Intuitive Surgical (NASDAQ: ISRG) has generated significant attention in the investment community, particularly due to its recent stock price decline of approximately 30% since the beginning of 2026. The company, well-known for its da Vinci surgical robot system, presents a unique investment proposition that may not align with the preferences of all types of investors.
Unlike many companies that distribute dividends, Intuitive Surgical does not offer any returns to shareholders in that form, making it less appealing for income investors. Additionally, the stock is considered expensive with a price-to-earnings ratio (P/E) of 51x, which falls short of the lower valuations typically favored by value investors. Instead, it mainly attracts growth investors who are willing to take on more risk for the potential of higher returns.
Despite the price drop, Intuitive Surgical’s fundamentals appear strong. In the first quarter of 2026, the company reported a 12% increase in the number of da Vinci systems installed globally, bringing the total to 11,395 units. Furthermore, there was a notable 17% year-over-year rise in the number of procedures performed using the da Vinci system, indicating robust demand for robotic-assisted surgeries and showcasing a healthy market presence for Intuitive Surgical.
Interestingly, only about 25% of the company’s revenue is derived from the sales of the da Vinci systems themselves. The remaining income comes from instruments, accessories, and services associated with the use of the robots. This creates an annuity-like revenue stream, benefiting from each new installation as well as the ongoing demand for robotic surgery solutions.
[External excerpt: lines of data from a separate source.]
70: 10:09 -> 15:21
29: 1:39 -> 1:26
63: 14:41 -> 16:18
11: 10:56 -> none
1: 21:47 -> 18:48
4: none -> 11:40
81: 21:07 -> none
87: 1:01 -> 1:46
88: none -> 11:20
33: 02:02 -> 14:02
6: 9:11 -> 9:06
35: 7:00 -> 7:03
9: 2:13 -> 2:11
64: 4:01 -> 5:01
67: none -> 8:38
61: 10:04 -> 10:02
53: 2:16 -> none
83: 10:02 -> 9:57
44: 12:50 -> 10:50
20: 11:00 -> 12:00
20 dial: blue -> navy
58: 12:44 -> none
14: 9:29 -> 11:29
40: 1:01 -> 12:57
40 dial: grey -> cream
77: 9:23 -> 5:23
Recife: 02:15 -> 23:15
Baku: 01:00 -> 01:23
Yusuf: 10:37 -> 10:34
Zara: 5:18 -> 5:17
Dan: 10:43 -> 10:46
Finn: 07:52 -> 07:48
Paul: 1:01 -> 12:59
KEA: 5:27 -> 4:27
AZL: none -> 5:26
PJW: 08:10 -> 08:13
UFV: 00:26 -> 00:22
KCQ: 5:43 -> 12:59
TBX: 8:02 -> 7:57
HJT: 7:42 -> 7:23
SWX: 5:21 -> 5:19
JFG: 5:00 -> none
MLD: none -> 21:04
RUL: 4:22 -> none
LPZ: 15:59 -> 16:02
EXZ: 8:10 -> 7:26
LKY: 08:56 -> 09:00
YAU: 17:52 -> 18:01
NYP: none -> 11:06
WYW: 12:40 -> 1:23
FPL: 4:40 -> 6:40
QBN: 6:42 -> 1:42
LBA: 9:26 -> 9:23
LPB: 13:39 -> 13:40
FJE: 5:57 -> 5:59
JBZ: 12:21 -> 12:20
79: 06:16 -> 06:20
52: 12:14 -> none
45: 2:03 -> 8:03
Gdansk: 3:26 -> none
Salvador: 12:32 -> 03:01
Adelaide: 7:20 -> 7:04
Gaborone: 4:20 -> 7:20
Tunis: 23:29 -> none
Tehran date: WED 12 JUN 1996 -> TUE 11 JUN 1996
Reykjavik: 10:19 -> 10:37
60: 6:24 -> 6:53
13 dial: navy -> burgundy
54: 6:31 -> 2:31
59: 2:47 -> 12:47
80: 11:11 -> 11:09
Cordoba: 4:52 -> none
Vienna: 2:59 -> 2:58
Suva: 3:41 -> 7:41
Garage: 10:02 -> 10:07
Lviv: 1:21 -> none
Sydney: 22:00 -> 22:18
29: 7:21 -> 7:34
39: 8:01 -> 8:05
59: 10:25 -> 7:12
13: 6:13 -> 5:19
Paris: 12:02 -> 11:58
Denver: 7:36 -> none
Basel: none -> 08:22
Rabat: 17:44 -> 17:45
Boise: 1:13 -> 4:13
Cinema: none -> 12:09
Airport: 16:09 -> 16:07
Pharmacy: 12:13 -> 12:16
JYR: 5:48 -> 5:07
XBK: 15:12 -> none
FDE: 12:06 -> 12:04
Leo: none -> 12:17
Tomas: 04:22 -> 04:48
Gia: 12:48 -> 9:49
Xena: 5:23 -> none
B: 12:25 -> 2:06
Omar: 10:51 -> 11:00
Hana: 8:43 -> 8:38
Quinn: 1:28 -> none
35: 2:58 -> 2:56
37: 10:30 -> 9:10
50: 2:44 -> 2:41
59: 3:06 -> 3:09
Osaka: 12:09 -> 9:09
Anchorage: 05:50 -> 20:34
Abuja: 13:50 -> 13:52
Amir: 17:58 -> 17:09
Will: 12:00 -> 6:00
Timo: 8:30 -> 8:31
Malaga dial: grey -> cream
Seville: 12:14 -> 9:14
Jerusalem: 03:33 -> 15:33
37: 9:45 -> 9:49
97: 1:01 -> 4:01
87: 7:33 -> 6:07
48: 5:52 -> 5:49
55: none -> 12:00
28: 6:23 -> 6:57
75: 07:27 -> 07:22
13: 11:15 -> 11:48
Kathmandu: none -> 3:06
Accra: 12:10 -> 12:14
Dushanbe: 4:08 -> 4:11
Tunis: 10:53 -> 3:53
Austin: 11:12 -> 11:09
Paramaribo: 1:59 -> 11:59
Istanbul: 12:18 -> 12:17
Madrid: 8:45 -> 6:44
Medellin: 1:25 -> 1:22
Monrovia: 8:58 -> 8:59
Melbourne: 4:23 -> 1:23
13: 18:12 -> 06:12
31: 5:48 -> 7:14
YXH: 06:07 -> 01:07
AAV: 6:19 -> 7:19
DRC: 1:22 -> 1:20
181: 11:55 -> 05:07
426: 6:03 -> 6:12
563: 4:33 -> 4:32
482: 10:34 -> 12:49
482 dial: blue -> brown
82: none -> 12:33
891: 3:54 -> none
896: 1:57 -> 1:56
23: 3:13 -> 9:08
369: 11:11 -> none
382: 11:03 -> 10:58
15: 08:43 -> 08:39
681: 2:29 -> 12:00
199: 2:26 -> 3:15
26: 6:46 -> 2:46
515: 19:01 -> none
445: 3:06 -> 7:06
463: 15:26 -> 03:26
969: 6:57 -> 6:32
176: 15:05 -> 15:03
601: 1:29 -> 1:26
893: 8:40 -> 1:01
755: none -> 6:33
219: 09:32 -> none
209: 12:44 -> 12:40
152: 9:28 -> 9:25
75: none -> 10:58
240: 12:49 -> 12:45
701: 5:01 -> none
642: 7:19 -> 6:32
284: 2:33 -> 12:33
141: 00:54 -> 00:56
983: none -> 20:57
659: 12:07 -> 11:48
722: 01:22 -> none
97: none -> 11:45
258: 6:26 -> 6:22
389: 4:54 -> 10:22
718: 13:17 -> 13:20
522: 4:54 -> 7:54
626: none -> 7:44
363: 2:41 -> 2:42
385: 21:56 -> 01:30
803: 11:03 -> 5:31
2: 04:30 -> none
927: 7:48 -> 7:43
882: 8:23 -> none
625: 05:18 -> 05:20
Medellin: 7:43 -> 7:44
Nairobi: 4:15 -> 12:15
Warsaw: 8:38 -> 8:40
The continued evolution of the da Vinci system and its regulatory approvals for additional surgical applications further enhance its long-term growth prospects.
Historical performance also provides context for the current situation. Intuitive Surgical’s stock has experienced similar declines in the past, having dropped by 30% or more on eight occasions since its public listing. Each time, the stock eventually rebounded, often reaching new heights afterward. While it’s uncertain if the current drop will follow the same pattern, historical data suggests that these downturns have been temporary.
Investors contemplating entering into a position with Intuitive Surgical face the challenge of maintaining confidence in the company’s unwavering business strength despite market volatility. The sales of new systems remain strong, bolstered by the increasing demand for robotic surgeries. Even if the growth rate of new system sales moderates, the established installed base of da Vinci systems is likely to keep generating substantial revenue.
With its strong fundamentals intact, some analysts posit that the recent stock downturn could represent a rare buying opportunity for growth investors. However, potential investors are encouraged to consider insights from expert analysts. For instance, The Motley Fool’s Stock Advisor team has recommended a list of stocks for consideration, although Intuitive Surgical was not included in their current top picks.
For investors looking to navigate the complexities of stock selection, resources like Stock Advisor, known for its impressive average returns compared to the broader market, may provide valuable guidance. Overall, while Intuitive Surgical presents a promising scenario based on operational metrics, investors must weigh the risks and historical context carefully before making investment decisions.